All variants of follicular lymphoma (NOS, grade 1, grade 2, and grade 3) were once called “follicle centre lymphoma.” Although that term is obsolete, it is sometimes used to describe follicular lymphoma. You will also see “follicle centre” in the pathology reports for follicular lymphoma. However, the primary site and other sites of involvement will differ between follicular lymphoma and follicle centre lymphoma. Follicle centre lymphoma is a cutaneous malignancy with only rare involvement of regional lymph nodes. Follicular lymphoma commonly occurs in nodes and extranodal sites. (See the Heme DB Abstractor Notes for both neoplasms for information on clinical presentation and common primary sites.

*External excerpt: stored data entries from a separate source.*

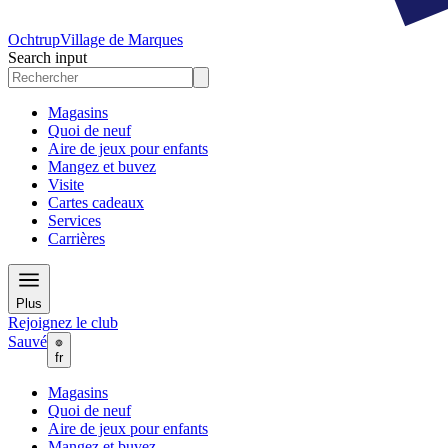
Ochtrup
Village de Marques
Search input
Magasins
Quoi de neuf
Aire de jeux pour enfants
Mangez et buvez
Visite
Cartes cadeaux
Services
Carrières
Plus
Rejoignez le club
Sauvé
fr
Magasins
Quoi de neuf
Aire de jeux pour enfants
Mangez et buvez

(This code is effective for cases diagnosed 2010 and later. For cases diagnosed prior to 2010 see codes 9690/3 or 9709/3.) This disease usually presents with solitary or localized skin lesions on the scalp, the forehead or the trunk. Also presents on the leg with a less favorable prognosis. Although it is not common, the regional lymph nodes may be involved. Disease dissemination to distant nodes or other organs/tissue is rare and usually happens in the late stages of the disease. Patient presents with firm erythematous to violaceous plaques, nodules or tumors of variable size. Systemic therapy is only given for patients with very extensive cutaneous disease, extremely thick skin tumors, or with extracutaneous disease.
If there is involvement of lymph node(s) that are not regional for the skin site involved, or involvement of bone marrow or organ(s), do not code histology primary cutaneous follicle centre cell lymphoma and do not code skin as the primary site.